Woran erkenne ich solche Teams? #
Teams, die Scrum ritualisiert haben, erkennt man oft schon am Türschild. Da hat die Squad dann einen möglichst nerdigen Teamnamen. “Das hat der Coach gesagt, dass das Scrum ist.” Coaches sind auch ein Anhaltspunkt. Jede Religion hat Rollen, deren Aufgabe es ist, die jeweilige heilige Schrift auszulegen und ihren Inhalt zu deuten. Ich schaue auch ganz gerne in Kalender. Da findet man dann fixe Daily Standup-Meetings, viele Refinements, lange Retros, gerne auch mal zwei Retros pro Sprint, viele eingeladene Personen bei Reviews. Generell wird viel Zeit mit Reden verbracht.
Das sind natürlich Punkte, die wir alle einmal mehr oder weniger (durch-)gemacht haben. Und das ist auch alles per se nicht schlecht. (Gut funktionierende, produktive Teams kommunizieren sehr viel. Miteinander und mit anderen Teams. Aber das Reden dient dazu, die Arbeit voran zu bringen. Unproduktive Teams kommunizieren auch viel. Da geht es dann aber mehr um die Auslegung und Richtigkeit von Regeln.)
Diese Punkte werden dann problematisch, wenn es nur mehr um das Wie und nicht mehr um das Was geht. Wenn alles starr und unflexibel ist. Wenn der Customer Value nur mehr gepredigt, aber nicht mehr gelebt wird. Wenn die vielen kleinen und großen Rituale wichtiger geworden sind, als die Arbeit.
Nicht alles Neue ist automatisch gut #
Ja, der Scrum Guide ist toll. Aber nochmal: er hat original 19 Seiten. Davon sind aktuell eine Seite Deckblatt, eine Seite das Inhaltsverzeichnis und eine Seite die Endnote. Bleiben 16 Seiten mit Inhalt. Gutem Inhalt. Aber Ihr glaubt doch nicht wirklich, in diesen 16 Seiten, Antworten auf alle Fragen zu finden, denen Ihr so in Eurem Arbeitsalltag begegnet?
Es gibt Teams, die setzen Scrum sehr streng nach den Regeln um und es läuft gut. Weil die vielen Regeln und Abläufe, die im Team so entstehen und gelebt werden, zufällig mit den neuen Regeln harmonieren.
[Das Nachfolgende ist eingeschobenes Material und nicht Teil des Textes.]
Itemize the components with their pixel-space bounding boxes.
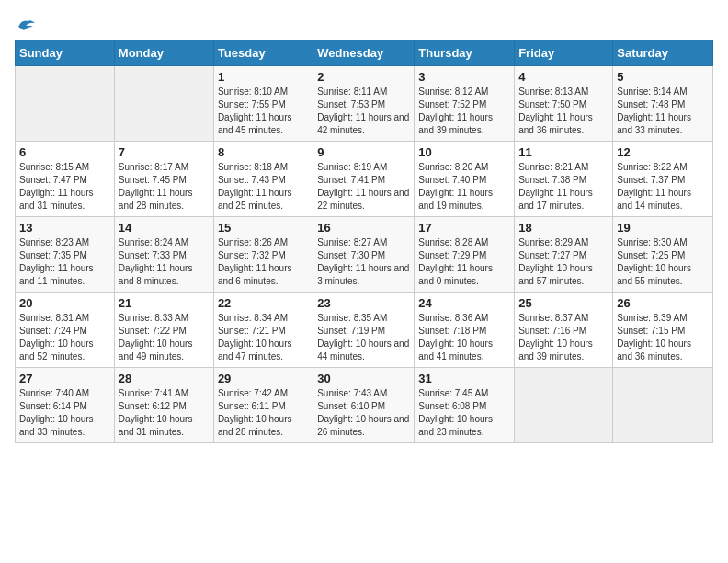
day-info: Sunrise: 8:28 AM Sunset: 7:29 PM Dayligh…	[418, 236, 510, 288]
day-number: 9	[317, 145, 410, 159]
day-info: Sunrise: 8:21 AM Sunset: 7:38 PM Dayligh…	[518, 161, 609, 213]
calendar-cell: 17Sunrise: 8:28 AM Sunset: 7:29 PM Dayli…	[415, 216, 515, 292]
day-number: 14	[119, 221, 210, 235]
day-header-monday: Monday	[114, 40, 213, 65]
day-number: 7	[119, 145, 210, 159]
logo	[15, 15, 37, 32]
calendar-cell: 19Sunrise: 8:30 AM Sunset: 7:25 PM Dayli…	[613, 216, 713, 292]
calendar-cell: 24Sunrise: 8:36 AM Sunset: 7:18 PM Dayli…	[415, 292, 515, 367]
calendar-header-row: SundayMondayTuesdayWednesdayThursdayFrid…	[16, 40, 713, 65]
calendar-cell: 29Sunrise: 7:42 AM Sunset: 6:11 PM Dayli…	[213, 367, 313, 442]
day-number: 20	[19, 296, 110, 310]
day-number: 6	[19, 145, 110, 159]
calendar-cell: 20Sunrise: 8:31 AM Sunset: 7:24 PM Dayli…	[16, 292, 115, 367]
calendar-cell	[613, 367, 713, 442]
week-row-3: 13Sunrise: 8:23 AM Sunset: 7:35 PM Dayli…	[16, 216, 713, 292]
calendar-cell: 8Sunrise: 8:18 AM Sunset: 7:43 PM Daylig…	[213, 141, 313, 216]
day-header-wednesday: Wednesday	[313, 40, 415, 65]
day-header-sunday: Sunday	[16, 40, 115, 65]
day-header-friday: Friday	[515, 40, 613, 65]
day-info: Sunrise: 7:42 AM Sunset: 6:11 PM Dayligh…	[218, 387, 309, 439]
day-number: 8	[218, 145, 309, 159]
day-header-saturday: Saturday	[613, 40, 713, 65]
day-info: Sunrise: 8:33 AM Sunset: 7:22 PM Dayligh…	[119, 312, 210, 363]
day-info: Sunrise: 8:34 AM Sunset: 7:21 PM Dayligh…	[218, 312, 309, 363]
week-row-2: 6Sunrise: 8:15 AM Sunset: 7:47 PM Daylig…	[16, 141, 713, 216]
day-number: 21	[119, 296, 210, 310]
day-info: Sunrise: 7:43 AM Sunset: 6:10 PM Dayligh…	[317, 387, 410, 439]
calendar-cell: 16Sunrise: 8:27 AM Sunset: 7:30 PM Dayli…	[313, 216, 415, 292]
calendar-cell: 23Sunrise: 8:35 AM Sunset: 7:19 PM Dayli…	[313, 292, 415, 367]
day-number: 29	[218, 372, 309, 385]
calendar-cell: 30Sunrise: 7:43 AM Sunset: 6:10 PM Dayli…	[313, 367, 415, 442]
day-number: 27	[19, 372, 110, 385]
calendar-cell	[16, 65, 115, 141]
calendar-cell: 28Sunrise: 7:41 AM Sunset: 6:12 PM Dayli…	[114, 367, 213, 442]
calendar-cell: 27Sunrise: 7:40 AM Sunset: 6:14 PM Dayli…	[16, 367, 115, 442]
calendar-cell: 14Sunrise: 8:24 AM Sunset: 7:33 PM Dayli…	[114, 216, 213, 292]
day-info: Sunrise: 8:29 AM Sunset: 7:27 PM Dayligh…	[518, 236, 609, 288]
calendar-cell: 7Sunrise: 8:17 AM Sunset: 7:45 PM Daylig…	[114, 141, 213, 216]
day-info: Sunrise: 8:31 AM Sunset: 7:24 PM Dayligh…	[19, 312, 110, 363]
calendar-cell: 11Sunrise: 8:21 AM Sunset: 7:38 PM Dayli…	[515, 141, 613, 216]
day-info: Sunrise: 8:22 AM Sunset: 7:37 PM Dayligh…	[617, 161, 709, 213]
day-info: Sunrise: 8:37 AM Sunset: 7:16 PM Dayligh…	[518, 312, 609, 363]
day-number: 22	[218, 296, 309, 310]
calendar-cell: 26Sunrise: 8:39 AM Sunset: 7:15 PM Dayli…	[613, 292, 713, 367]
day-number: 3	[418, 70, 510, 84]
calendar-cell: 9Sunrise: 8:19 AM Sunset: 7:41 PM Daylig…	[313, 141, 415, 216]
day-info: Sunrise: 8:35 AM Sunset: 7:19 PM Dayligh…	[317, 312, 410, 363]
day-info: Sunrise: 8:15 AM Sunset: 7:47 PM Dayligh…	[19, 161, 110, 213]
calendar-cell: 25Sunrise: 8:37 AM Sunset: 7:16 PM Dayli…	[515, 292, 613, 367]
day-info: Sunrise: 7:45 AM Sunset: 6:08 PM Dayligh…	[418, 387, 510, 439]
day-number: 4	[518, 70, 609, 84]
day-info: Sunrise: 7:41 AM Sunset: 6:12 PM Dayligh…	[119, 387, 210, 439]
day-number: 23	[317, 296, 410, 310]
day-number: 15	[218, 221, 309, 235]
calendar-table: SundayMondayTuesdayWednesdayThursdayFrid…	[15, 40, 713, 443]
day-number: 2	[317, 70, 410, 84]
day-header-thursday: Thursday	[415, 40, 515, 65]
logo-bird-icon	[17, 17, 37, 34]
day-info: Sunrise: 8:26 AM Sunset: 7:32 PM Dayligh…	[218, 236, 309, 288]
day-number: 31	[418, 372, 510, 385]
day-info: Sunrise: 8:17 AM Sunset: 7:45 PM Dayligh…	[119, 161, 210, 213]
calendar-cell: 3Sunrise: 8:12 AM Sunset: 7:52 PM Daylig…	[415, 65, 515, 141]
calendar-cell: 1Sunrise: 8:10 AM Sunset: 7:55 PM Daylig…	[213, 65, 313, 141]
calendar-cell: 5Sunrise: 8:14 AM Sunset: 7:48 PM Daylig…	[613, 65, 713, 141]
week-row-5: 27Sunrise: 7:40 AM Sunset: 6:14 PM Dayli…	[16, 367, 713, 442]
calendar-cell: 18Sunrise: 8:29 AM Sunset: 7:27 PM Dayli…	[515, 216, 613, 292]
day-number: 10	[418, 145, 510, 159]
calendar-cell: 15Sunrise: 8:26 AM Sunset: 7:32 PM Dayli…	[213, 216, 313, 292]
day-number: 28	[119, 372, 210, 385]
day-info: Sunrise: 8:23 AM Sunset: 7:35 PM Dayligh…	[19, 236, 110, 288]
day-info: Sunrise: 8:11 AM Sunset: 7:53 PM Dayligh…	[317, 86, 410, 137]
day-info: Sunrise: 8:10 AM Sunset: 7:55 PM Dayligh…	[218, 86, 309, 137]
week-row-1: 1Sunrise: 8:10 AM Sunset: 7:55 PM Daylig…	[16, 65, 713, 141]
day-number: 19	[617, 221, 709, 235]
day-number: 24	[418, 296, 510, 310]
day-number: 30	[317, 372, 410, 385]
day-info: Sunrise: 8:20 AM Sunset: 7:40 PM Dayligh…	[418, 161, 510, 213]
calendar-cell: 13Sunrise: 8:23 AM Sunset: 7:35 PM Dayli…	[16, 216, 115, 292]
calendar-cell	[114, 65, 213, 141]
day-info: Sunrise: 8:36 AM Sunset: 7:18 PM Dayligh…	[418, 312, 510, 363]
day-number: 1	[218, 70, 309, 84]
day-header-tuesday: Tuesday	[213, 40, 313, 65]
day-number: 17	[418, 221, 510, 235]
calendar-cell: 10Sunrise: 8:20 AM Sunset: 7:40 PM Dayli…	[415, 141, 515, 216]
calendar-cell: 22Sunrise: 8:34 AM Sunset: 7:21 PM Dayli…	[213, 292, 313, 367]
page-header	[15, 15, 713, 32]
day-number: 26	[617, 296, 709, 310]
calendar-cell: 4Sunrise: 8:13 AM Sunset: 7:50 PM Daylig…	[515, 65, 613, 141]
day-number: 11	[518, 145, 609, 159]
calendar-cell: 6Sunrise: 8:15 AM Sunset: 7:47 PM Daylig…	[16, 141, 115, 216]
day-info: Sunrise: 8:14 AM Sunset: 7:48 PM Dayligh…	[617, 86, 709, 137]
day-number: 16	[317, 221, 410, 235]
calendar-cell: 12Sunrise: 8:22 AM Sunset: 7:37 PM Dayli…	[613, 141, 713, 216]
day-info: Sunrise: 8:27 AM Sunset: 7:30 PM Dayligh…	[317, 236, 410, 288]
day-info: Sunrise: 8:12 AM Sunset: 7:52 PM Dayligh…	[418, 86, 510, 137]
calendar-cell: 31Sunrise: 7:45 AM Sunset: 6:08 PM Dayli…	[415, 367, 515, 442]
day-info: Sunrise: 8:30 AM Sunset: 7:25 PM Dayligh…	[617, 236, 709, 288]
day-number: 25	[518, 296, 609, 310]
Aber ich habe auch genug Teams erlebt, wo die gewachsenen mit den neuen Richtlinien komplett über Kreuz gelegen haben. Da ist es dann manchmal gut, fünfe gerade sein zu lassen und sich erst mal auf die wichtigsten Grundpfeiler zu einigen.
Nicht alles Alte ist automatisch schlecht #
Bloß, weil ein windiger Coach das behauptet hat, ist Wasserfall - wie das klassische PM dann gerne verächtlich genannt wird - nichts schlechtes. Ganz im Gegenteil! Es hängt halt - wie so oft im Leben - davon ab, was ich machen möchte. Und Scrum ist nunmal ein “unkomplettes” Framework. Also bin ich vielleicht gut beraten, nicht alle alten Zöpfe gleich abzuschneiden, sondern behutsam vorzugehen. Im Projektmanagement muss ich nicht das klassische töten, um das agile zu bekommen. Ganz im Gegenteil, die beiden harmonieren in vielen Punkten recht gut miteinander. Das sollte ich zumindest einmal in Erwägung ziehen. Dann laufe ich auch nicht Gefahr, Scrum mit einer Religion zu verwechseln.